**What you are asked to do:** Retype, word for word, each line between the lines holding "Türkçe devam et" and "Herm.io'da takip et", inclusive, and leave the rest of the data alone.

**Data to examine:**
..........
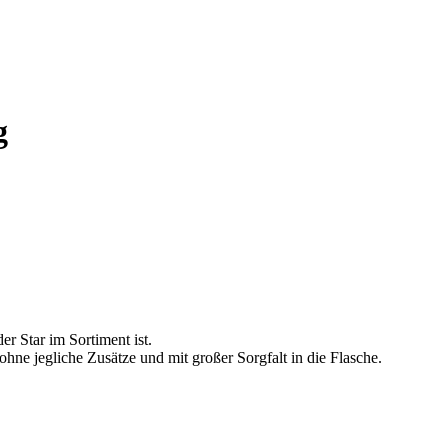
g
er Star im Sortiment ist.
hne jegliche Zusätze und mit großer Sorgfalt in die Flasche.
..........
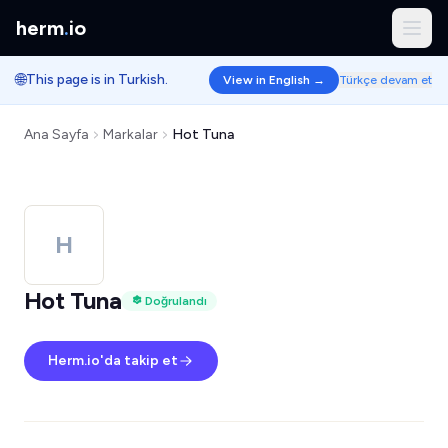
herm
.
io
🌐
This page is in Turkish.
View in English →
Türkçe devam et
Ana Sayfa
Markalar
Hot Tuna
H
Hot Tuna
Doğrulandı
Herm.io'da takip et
..........
**Exercise response:**
Türkçe devam et
Ana Sayfa
Markalar
Hot Tuna
H
Hot Tuna
Doğrulandı
Herm.io'da takip et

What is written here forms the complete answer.